One of only 44

 

I’m not big on alphabet soup. But, in valuing non-public companies and advising their owners, there are three designations that really matter: Certified Public Accountant (CPA), Chartered Financial Analyst (CFA), and Accredited Senior Appraiser (ASA) in business valuation. These are not designations for the sake of designations. Each covers a body of knowledge that differs in major ways from the bodies of the other two designations; there is almost no overlap between any of them. At this writing, only 44 professionals have all three:

The CPA is all about accounting and, especially, what’s called ‘GAAP’ (Generally Accepted Accounting Principles). This is essential because the accounting in small-and-medium-sized enterprises (SMEs) can be quite shoddy. Anyone who values such ventures should know a lot about the nitty-gritty of accounting. The CPA credential is also one of the world’s great brands. So, the brand and the nitty-gritty accounting knowledge required to pass the four tests that becoming a CPA requires are why I became a CPA.

The CFA designation focuses primarily on the techniques and nuances involved in the financial analysis and valuation of public enterprises. These ‘buy-side’ analysts work for banks, pension funds, mutual funds, etc., that invest in public companies around the world. Most sell-side analysts work for private-equity funds and other institutions that own or have sizable stakes in non-public ventures. One can also encounter the CFA designation after the names of those who manage investment funds. Although the CFA is not nearly as well-known as the CPA designation, it is a demanding regimen. I know many CPAs who tried to obtain the CFA credential, but couldn’t get through the three all-day tests the latter requires.

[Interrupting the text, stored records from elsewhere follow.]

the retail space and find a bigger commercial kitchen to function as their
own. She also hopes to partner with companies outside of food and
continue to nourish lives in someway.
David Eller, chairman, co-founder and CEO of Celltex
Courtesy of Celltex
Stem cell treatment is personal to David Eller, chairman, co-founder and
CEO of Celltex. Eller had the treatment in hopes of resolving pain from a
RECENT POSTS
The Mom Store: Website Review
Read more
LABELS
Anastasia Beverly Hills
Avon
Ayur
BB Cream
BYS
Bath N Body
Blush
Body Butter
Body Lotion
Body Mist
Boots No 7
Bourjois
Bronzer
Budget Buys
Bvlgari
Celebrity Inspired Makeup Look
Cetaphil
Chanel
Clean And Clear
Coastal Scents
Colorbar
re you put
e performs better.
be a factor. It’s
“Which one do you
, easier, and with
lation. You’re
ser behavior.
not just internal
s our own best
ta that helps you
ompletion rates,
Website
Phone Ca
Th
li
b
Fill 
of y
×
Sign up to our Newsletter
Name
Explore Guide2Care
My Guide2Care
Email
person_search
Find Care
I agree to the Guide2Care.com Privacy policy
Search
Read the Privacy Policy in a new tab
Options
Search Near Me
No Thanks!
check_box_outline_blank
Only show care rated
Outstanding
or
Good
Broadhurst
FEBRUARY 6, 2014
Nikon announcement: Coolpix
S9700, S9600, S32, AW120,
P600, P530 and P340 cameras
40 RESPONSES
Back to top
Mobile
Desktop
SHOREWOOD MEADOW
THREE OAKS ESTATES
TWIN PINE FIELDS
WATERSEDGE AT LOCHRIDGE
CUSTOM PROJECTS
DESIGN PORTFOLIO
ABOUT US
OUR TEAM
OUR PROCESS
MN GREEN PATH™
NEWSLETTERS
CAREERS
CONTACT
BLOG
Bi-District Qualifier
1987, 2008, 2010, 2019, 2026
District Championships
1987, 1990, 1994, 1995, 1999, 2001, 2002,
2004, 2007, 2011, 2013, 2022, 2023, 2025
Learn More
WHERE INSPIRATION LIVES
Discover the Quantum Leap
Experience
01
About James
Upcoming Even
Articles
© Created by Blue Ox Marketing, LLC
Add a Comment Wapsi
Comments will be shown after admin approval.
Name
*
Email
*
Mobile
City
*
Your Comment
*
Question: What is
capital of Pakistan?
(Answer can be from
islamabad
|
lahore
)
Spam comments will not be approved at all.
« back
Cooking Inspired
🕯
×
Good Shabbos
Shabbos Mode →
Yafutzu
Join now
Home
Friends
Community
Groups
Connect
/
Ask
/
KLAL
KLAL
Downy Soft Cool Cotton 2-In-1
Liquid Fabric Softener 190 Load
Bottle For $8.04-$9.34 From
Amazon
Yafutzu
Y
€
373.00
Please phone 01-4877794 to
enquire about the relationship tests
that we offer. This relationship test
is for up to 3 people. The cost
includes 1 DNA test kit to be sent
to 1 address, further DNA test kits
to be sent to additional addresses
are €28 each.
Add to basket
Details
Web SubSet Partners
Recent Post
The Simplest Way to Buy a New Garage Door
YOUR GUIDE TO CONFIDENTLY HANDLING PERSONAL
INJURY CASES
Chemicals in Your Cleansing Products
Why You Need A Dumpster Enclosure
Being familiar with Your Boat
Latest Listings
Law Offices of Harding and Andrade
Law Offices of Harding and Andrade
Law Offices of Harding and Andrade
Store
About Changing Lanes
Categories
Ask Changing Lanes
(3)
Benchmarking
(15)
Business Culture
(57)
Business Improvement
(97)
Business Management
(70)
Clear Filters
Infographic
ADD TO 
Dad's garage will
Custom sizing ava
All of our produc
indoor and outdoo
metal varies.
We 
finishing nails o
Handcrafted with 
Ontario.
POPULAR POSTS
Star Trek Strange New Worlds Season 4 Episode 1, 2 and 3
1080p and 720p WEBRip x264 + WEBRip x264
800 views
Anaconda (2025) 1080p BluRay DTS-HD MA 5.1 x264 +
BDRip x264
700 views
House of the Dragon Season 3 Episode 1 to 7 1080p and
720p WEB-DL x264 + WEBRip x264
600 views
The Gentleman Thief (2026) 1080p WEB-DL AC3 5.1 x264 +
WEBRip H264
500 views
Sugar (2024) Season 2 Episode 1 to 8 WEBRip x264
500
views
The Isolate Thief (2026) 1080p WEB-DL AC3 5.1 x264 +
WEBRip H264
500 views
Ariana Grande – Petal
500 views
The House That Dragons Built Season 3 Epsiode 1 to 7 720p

Finally, there is the Accredited Senior Appraiser (in business valuation) designation. The ASA focuses on the valuation of non-public companies. These valuations require the analyst to consider public-companies that might be good ‘proxies’ for the non-public company the analyst is valuing. These valuations also require the analyst to define what constitutes ‘sufficient similarity’ in the context of a public-company being a proxy for a private one. In addition, because the overwhelming majority of public companies are far larger than the typical private, the analyst must be able to create ‘size-adjusted valuation multiples’ that, in essence, transform the valuation multiples for a $5 billion public company into one that looks like a $5 million private one. This is difficult, demanding work. Anyone who thinks otherwise is either far smarter than the typical private-equity analyst or has never valued a non-public company using public-company comparables or doesn’t know what s/he is talking about.